Parecía exhausto, con los ojos azules hinchados y enrojecidos, el pelo corto aplastado y la cara sin rasurar. Llevaba la camisa por encima de los vaqueros y los faldones asomaban por debajo de su chaqueta vaquera. Maggie advirtió que llevaba el cuello torcido y abierto, dejando al descubierto rizos de vello negro. Bajó la mirada de inmediato, irritada consigo misma por haber reparado en aquel último detalle.

– ¿Ocurre algo? -preguntó.

– Ha desaparecido otro niño -dijo Morrelli, y tragó saliva, como si le hubiera costado horrores pronunciar aquellas palabras.

– Imposible -dijo Maggie pero, en realidad, sabía que no lo era. Albert Stucky había raptado a su cuarta víctima apenas una hora después de que hubiesen descubierto a la tercera. Los pedazos de la hermosa estudiante rubia habían aparecido en cajas de comida para llevar arrojadas a un contenedor situado detrás del restaurante en el que Stucky había almorzado horas antes.

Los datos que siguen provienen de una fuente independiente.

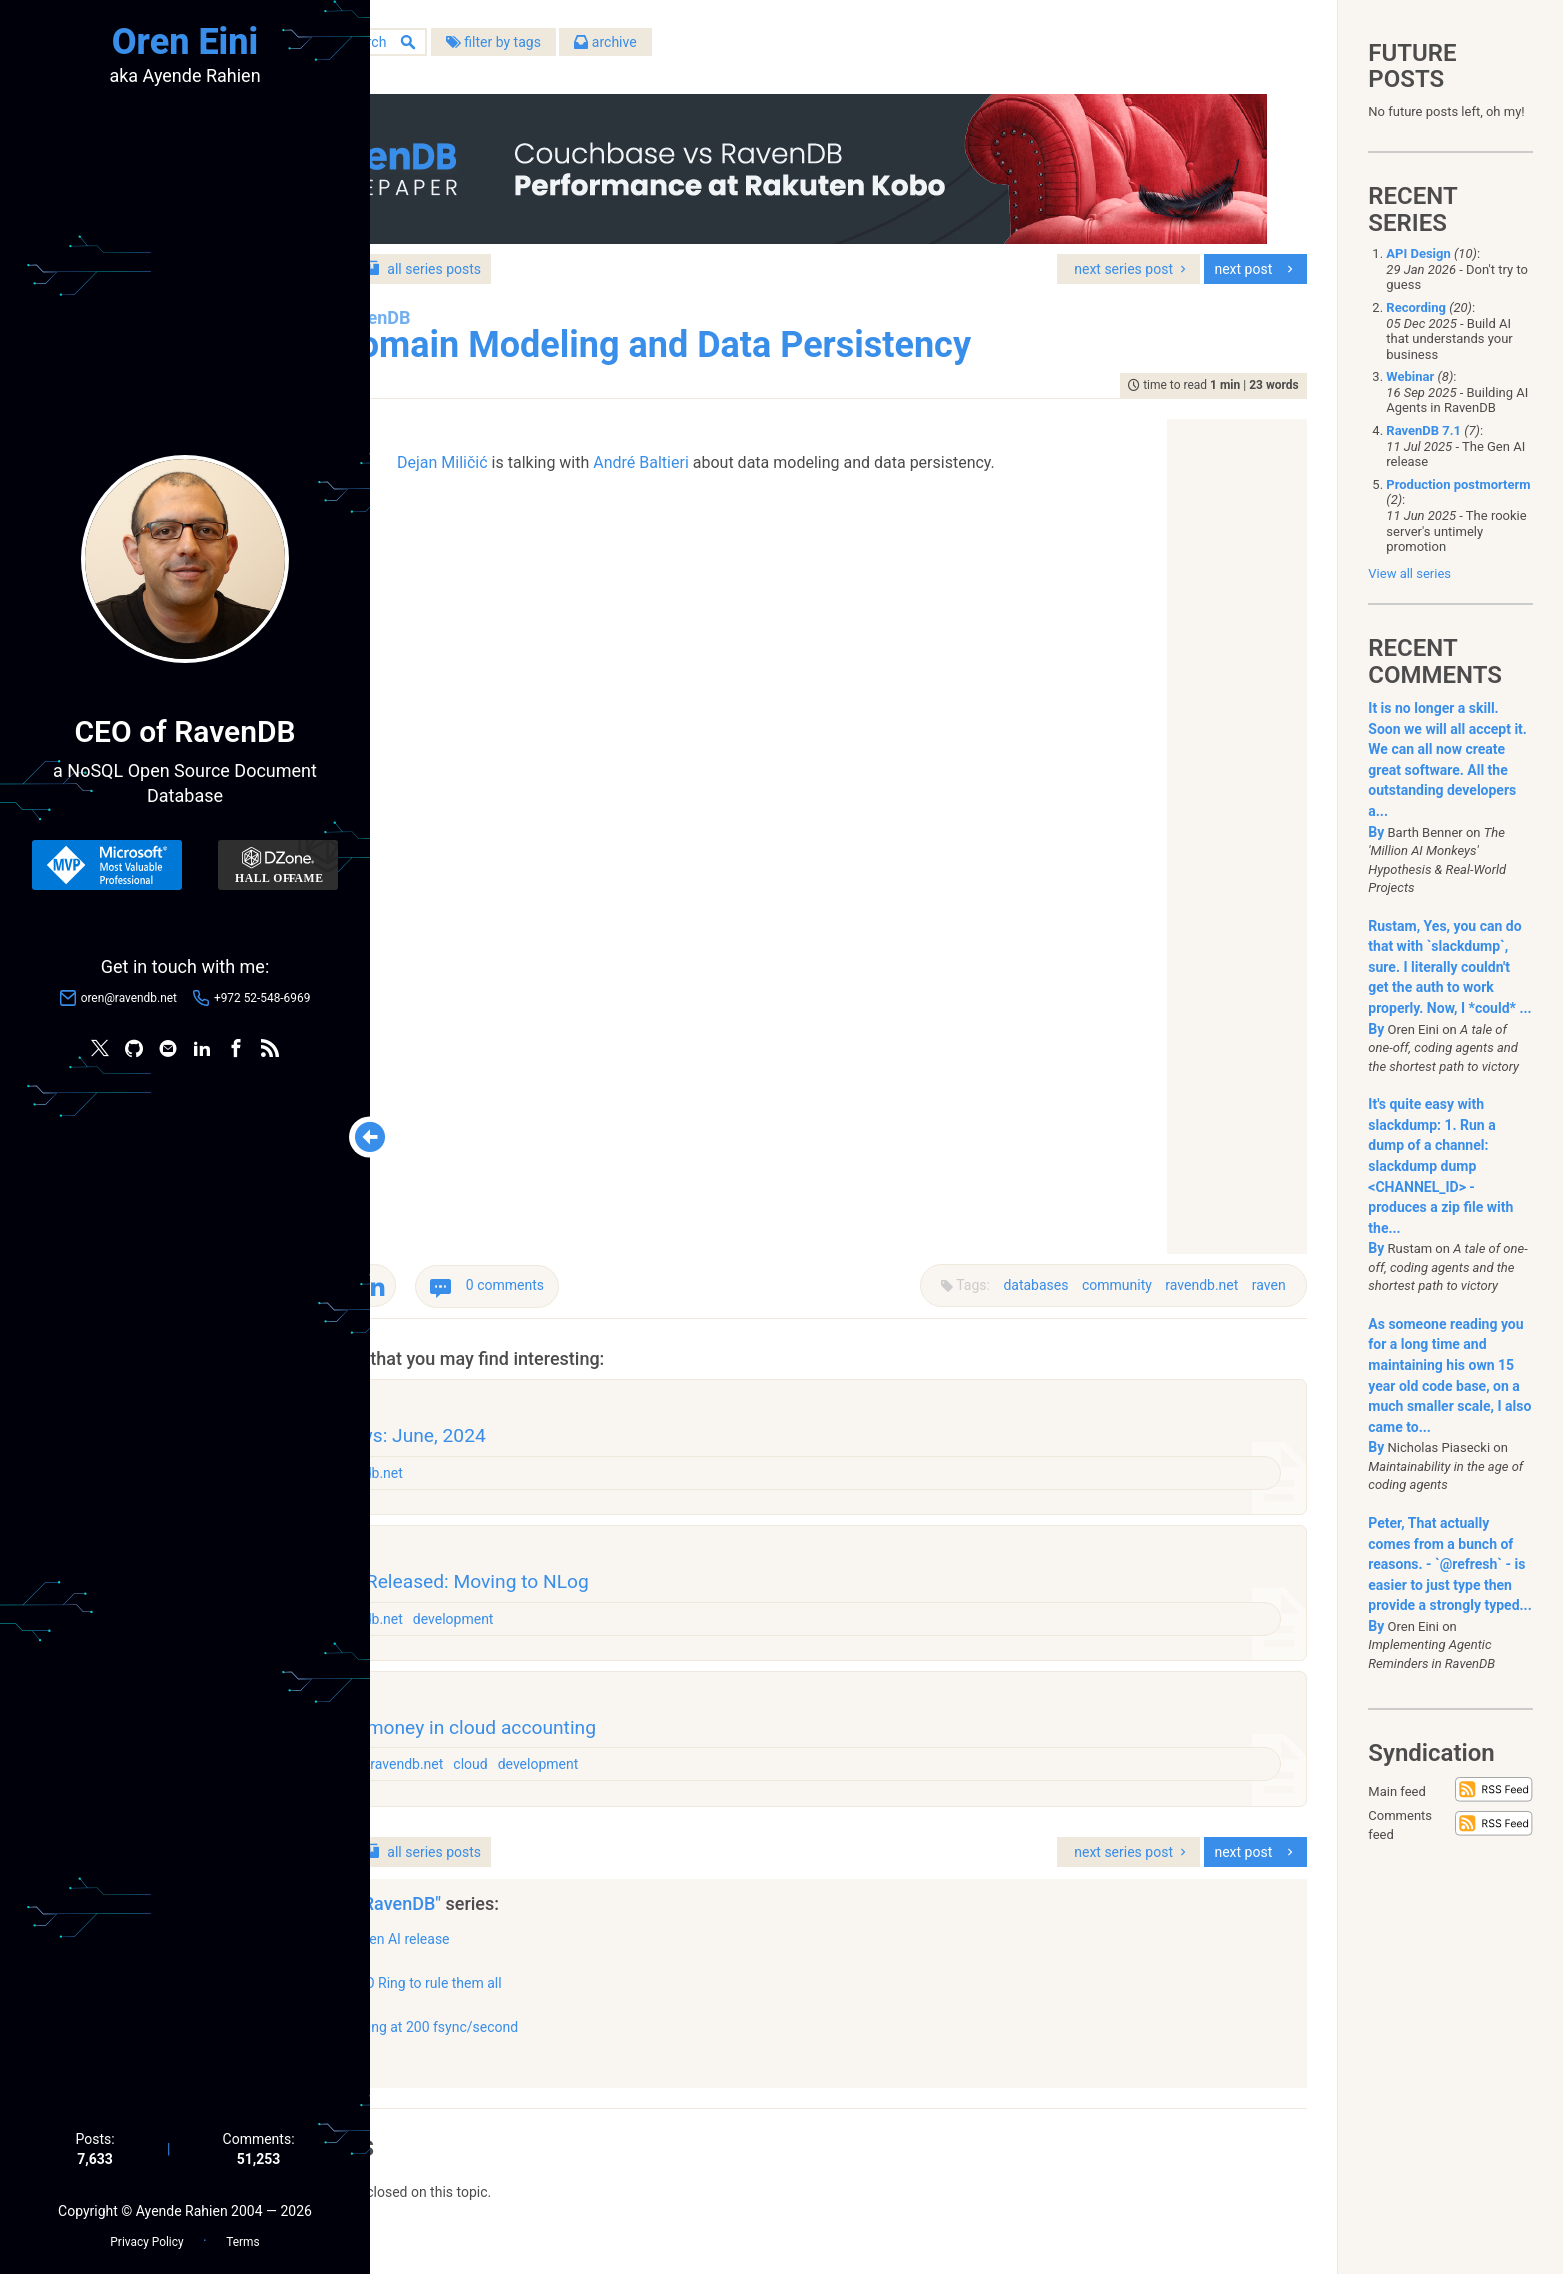 Image resolution: width=1563 pixels, height=2274 pixels. Describe the element at coordinates (1026, 1276) in the screenshot. I see `databases` at that location.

– Tengo a hombres interrogando a vecinos, recorriendo callejones, parques, campos -se pasó la mano por su rostro agotado y se rascó la mandíbula. Tenía los ojos de un color azul deslavazado-. El pequeño regresaba a casa después de un partido de fútbol. Estaba a cinco manzanas de distancia -lanzó una mirada al pasillo, eludiendo los ojos de Maggie mientras fingía asegurarse de que no había nadie escuchándolos.

– Será mejor que pase.

Maggie le abrió la puerta de par en par. Morrelli vaciló, después avanzó despacio, permaneciendo en la entrada mientras paseaba la mirada por la habitación. Se volvió hacia ella, y bajó la mirada a sus piernas. Maggie había olvidado que estaba en camisón. Morrelli levantó rápidamente la vista, la miró a los ojos y volvió la cabeza. Estaba avergonzado. El encantador y seductor Morrelli estaba avergonzado.

– Lo siento. ¿La he despertado? -otra mirada y, en aquella ocasión, cuando elevó la vista a sus ojos, fue ella quien se sonrojó. Con la mayor indiferencia posible, pasó a su lado de camino a la cómoda.

– No, todavía no me había acostado.

Volvió a guardar el revólver en la funda, abrió uno de los cajones y buscó unos vaqueros. Los sacó mientras veía a Morrelli dar vueltas por el pequeño espacio entre la cama y la mesa.